Defense companies struggle to survive


The struggle between Martin Marietta Corp. and Northrop Corp. for control of Grumman Corp. has become a complicated affair of tactical moves, bidding procedures and stock market rumors, but it boils down to a simple fight for survival.

As the post-Cold War Pentagon budget declines, there is increased pressure in the beleaguered defense industry for further consolidation.

Martin Marietta and Northrop were put on a collision course when both adopted a strategy of growth through acquisitions. Each hopes that becoming a bigger, more diversified company will enable it to grab a larger slice of the shrinking Pentagon budget pie.

The procurement part of the defense budget -- money used for the purchase of fighting machines like aircraft, tanks and rockets -- has dropped about 50 percent since its peak in 1985 and continues to decline.

This is the part of the budget that most affects weaponry development companies like Martin Marietta and Northrop, and it's been the big loser in recent years.

The Pentagon's procurement budget totaled $52.8 billion in fiscal 1993; this year, it fell to $44.5 billion, and it will drop again next year, to $43.3 billion.

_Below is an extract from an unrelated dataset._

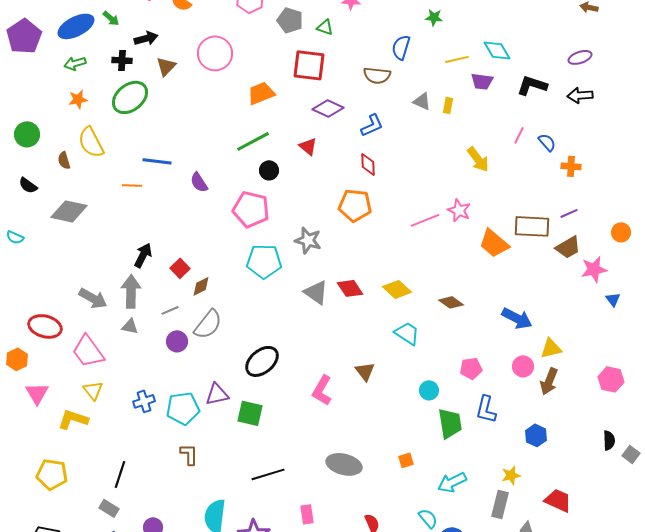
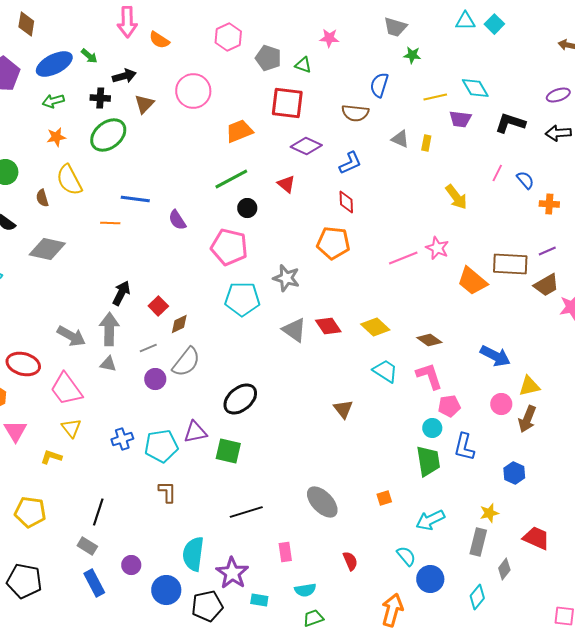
pink L-shape: (322, 390) -> (429, 376), moved, turned 132
cyan circle: (429, 390) -> (432, 428), moved
yellow L-shape: (73, 419) -> (51, 457), size x0.7
gray ellipse: (344, 464) -> (322, 502), turned 32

Against that background, the government has canceled two helicopter programs, the UH-60 and the CH-53, along with the A/F-X, a planned fighter-attack plane.

And the trend is expected to continue. A recent research report by Prudential Securities provides a glimpse of what defense contractors will be up against.

Using government figures, the investment house points out that from 1985 through fiscal year 1995, procurement of ships will decrease 80 percent; aircraft purchases will be down 86 percent; procurement of tanks will be down 100 percent, going from 720 to none; and strategic missile procurement will be down 95 percent.

Defense outlays as a share of the gross domestic product are scheduled to decline from 6.3 percent in 1985, the height of the Reagan defense buildup, to 2.8 percent by 1999. The percentage is already at the lowest level since before World War II.

As a share of federal outlays, defense spending is projected to drop from 27 percent in 1985 to 13.2 percent by 1999.

A restructuring of the defense industry is therefore essential and probably imminent, Prudential concluded.

As for why Northrop is so aggressively going after Grumman, even though Bethpage, N.Y-based Grumman has expressed a preference for joining with Martin Marietta, analysts say that Northrop is "more desperate."

In recent years, Northrop has lost out in the bidding for General Dynamics Corp.'s fighter plane division, the missile division of McDonnell Douglas Corp. and the Bethesda-based Federal Systems division of International Business Machines Corp.

As the defense industry continues to consolidate, there are fewer companies from which Northrop can choose.

Martin Marietta, on the other hand, has been successful on the acquisition front. In recent years it has picked up General Electric Corp.'s aerospace division for $3.05 billion, and is about to close on the purchase of General Dynamics' Atlas rocket production arm for $208.5 million.